Musings on faith and life from an Alaska Lutheran pastor.

Friday, March 23, 2012

Wood work, a day on the farm

I felt a sense of dread when my dad came into the kitchen last week and asked for my help. I was at my parents' farm for five nights last week and truly enjoyed the company of my mom, dad and sister; the latter drove up from her Waterloo home to stay with me on the farm. She and I shared the room and double bed just like we did growing up in the small farm house. This time, as then, we stayed up way past midnight every night, talking and giggling and pretending to be asleep when mom came in to tell us we better get to sleep. Some things never change.

It's good to be home. I still call it that, though I haven't lived there regularly since I left for college at age 18. The house is small, crowded and showing signs of wear. The yard is full of buildings and cars and half-finished projects that my dad means to finish. He likes help on projects, something I was reluctant to give as a teenager. I didn't like getting dirty or being outside (!) and the tasks were often tedious, dirty, time-consuming or physically challenging. Over the years I drove tractors (well, that wasn't so bad), unloaded hay bales into the barn, stacked wood, picked up rocks, pulled weeds and all manner of other small projects that required extra hands and bodies.

I think of that farm work as what my friend Angela calls “Type C” fun: an activity that isn't really all that fun when you're doing it but you're glad you did it. I remember how I longed to get to college and get an indoor job so that I could be freed from farm work. Of course I still helped during college and while I lived in Waterloo and ironically, when I visited my brother in Kazakhstan a few years ago (he was in the Peace Corps) we spent all morning hoeing potatoes in his host family's garden. My mom loved the picture we sent her.

So when my dad asked if I'd help stack wood on this trip, I groaned inwardly (maybe aloud) and started to cop a 16-year-old's attitude. But I don't see my family that often and he wasn't really asking for anything that difficult, so out I went, wearing old farm clothes that belonged to my mother.

Stacking wood might not sound like much, but it's an endeavor on my family's farm. They burn wood. To heat the house. That's the only heat there is. Wood comes from all over: from neighbors, from the woods near the farm (which belongs to my uncle) and from trees around the farmstead. This wood wasn't cut yet, so my sister's job was to drag the branches and piles that were stacked around the yard and bring them to my father, who was cutting them. He used a buzz saw, a blade mounted on a tractor. The blade was powered by another tractor; the two were held together by a quickly-spinning belt. We knew as children not to get too close to the belt, lest we lose a limb.
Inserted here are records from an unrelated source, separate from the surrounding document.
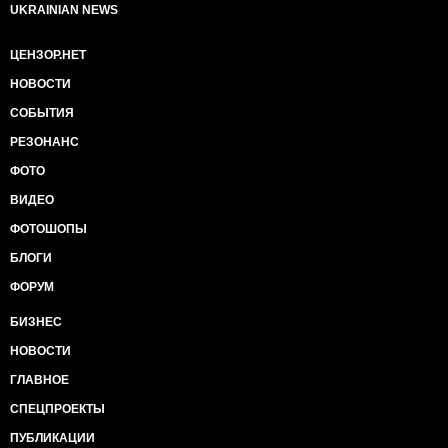
UKRAINIAN NEWS
ЦЕНЗОР.НЕТ
НОВОСТИ
СОБЫТИЯ
РЕЗОНАНС
ФОТО
ВИДЕО
ФОТОШОПЫ
БЛОГИ
ФОРУМ
БИЗНЕС
НОВОСТИ
ГЛАВНОЕ
СПЕЦПРОЕКТЫ
ПУБЛИКАЦИИ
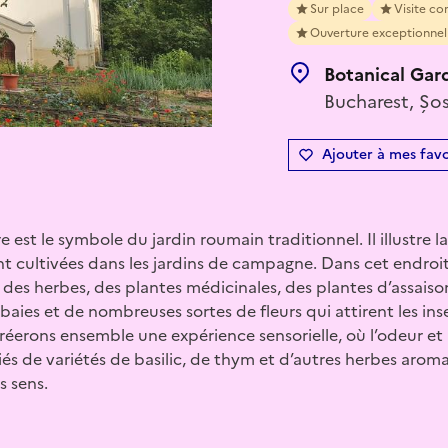
Sur place
Visite c
Ouverture exceptionnel
Botanical Gard
Bucharest, Șo
Ajouter à mes favo
 est le symbole du jardin roumain traditionnel. Il illustre l
cultivées dans les jardins de campagne. Dans cet endroit
des herbes, des plantes médicinales, des plantes d’assais
à baies et de nombreuses sortes de fleurs qui attirent les in
réerons ensemble une expérience sensorielle, où l’odeur et 
riés de variétés de basilic, de thym et d’autres herbes arom
 sens.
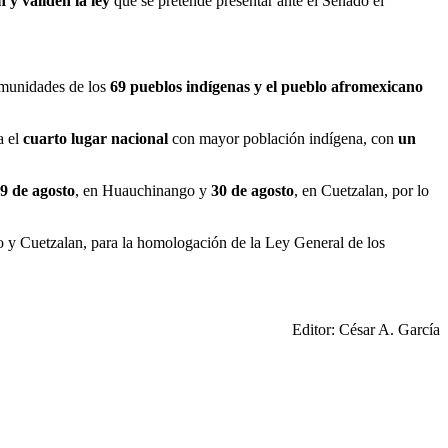
n y validen la ley
que se pretende presentar ante el Senado el
comunidades de los
69 pueblos indígenas
y el pueblo afromexicano
a el
cuarto lugar nacional
con mayor población indígena, con
un
9 de agosto
, en Huauchinango y
30 de agosto
, en Cuetzalan, por lo
 y Cuetzalan, para la homologación de la Ley General de los
Editor: César A. García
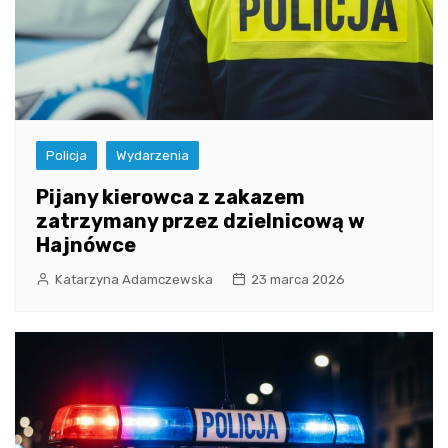
Policja
Wydarzenia
Pijany kierowca z zakazem
zatrzymany przez dzielnicową w
Hajnówce
Katarzyna Adamczewska
23 marca 2026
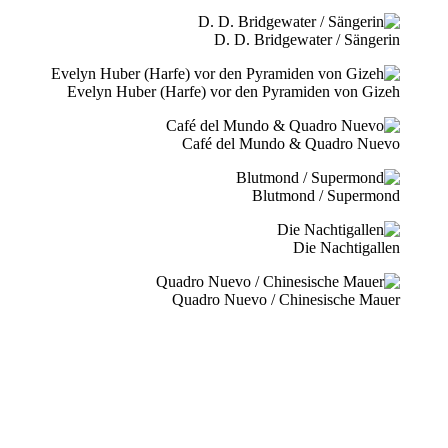
D. D. Bridgewater / Sängerin
Evelyn Huber (Harfe) vor den Pyramiden von Gizeh
Café del Mundo & Quadro Nuevo
Blutmond / Supermond
Die Nachtigallen
Quadro Nuevo / Chinesische Mauer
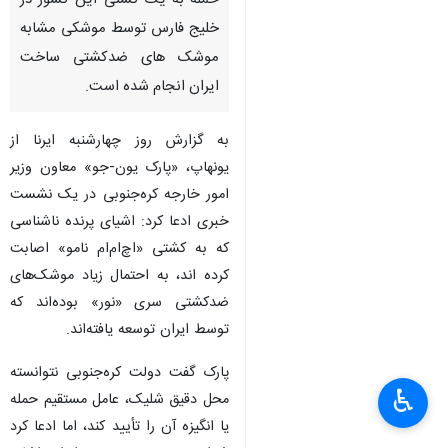
حمله به یک کشتی این کشور در
خلیج فارس توسط موشکی مشابه
موشک های ضدکشتی ساخت
ایران انجام شده است.
به گزارش روز چهارشنبه ایرنا از
یونهاپ، «پارک یون-جو» معاون وزیر
امور خارجه کره‌جنوبی در یک نشست
خبری ادعا کرد: اشیای پرنده ناشناسی
که به کشتی «اچ‌ام‌ام نامو» اصابت
کرده اند، به احتمال زیاد موشک‌های
ضدکشتی سری «نور» بوده‌اند که
توسط ایران توسعه یافته‌اند.
پارک گفت دولت کره‌جنوبی نتوانسته
♿︎
محل دقیق شلیک، عامل مستقیم حمله
یا انگیزه آن را تأیید کند، اما ادعا کرد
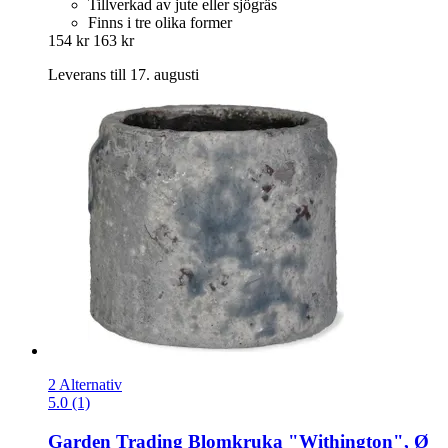
Tillverkad av jute eller sjögräs
Finns i tre olika former
154 kr
163 kr
Leverans till 17. augusti
2 Alternativ
5.0 (1)
Garden Trading
Blomkruka "Withington", Ø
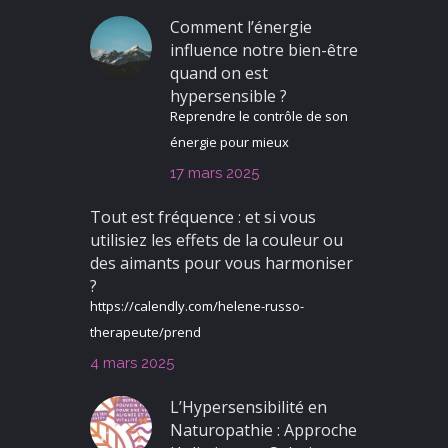
Comment l’énergie
influence notre bien-être
quand on est
hypersensible ?
Reprendre le contrôle de son
énergie pour mieux
17 mars 2025
Tout est fréquence : et si vous
utilisiez les effets de la couleur ou
des aimants pour vous harmoniser
?
https://calendly.com/helene-russo-
therapeute/prend
4 mars 2025
L’Hypersensibilité en
Naturopathie : Approche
So dad sawed the trunks and branches into rounds to fit the wood stove. He threw them into a low-sided wagon, trying not to hit me, where I stacked them. I had to stop once to get some earplugs from the house to muffle the roar of the buzz saw. And after an hour and a half or so, we were all done. It occurred to me that the high temperatures this March meant they were done burning wood for the season. I was right; dad planned to cover the wagon and use it next season. After the roar of the buzz saw died down, we had a little time to chat about other things before he went on to his next project and I went back to the house.

As a child, I was a go-to-gal for stacking wood in the wood shed. Dad always said it was because I was the neatest and best wood-stacker in the family, fitting the wood logs snugly like so many puzzle pieces. I now realize there are all kinds of ways for parents to motivate their children to work, but it wasn't so bad. It wasn't so bad this time either, a way to feel closer to the father that I so often experienced as distant. It wasn't so bad to get a little dirty. There wasn't so much to dread, it seems.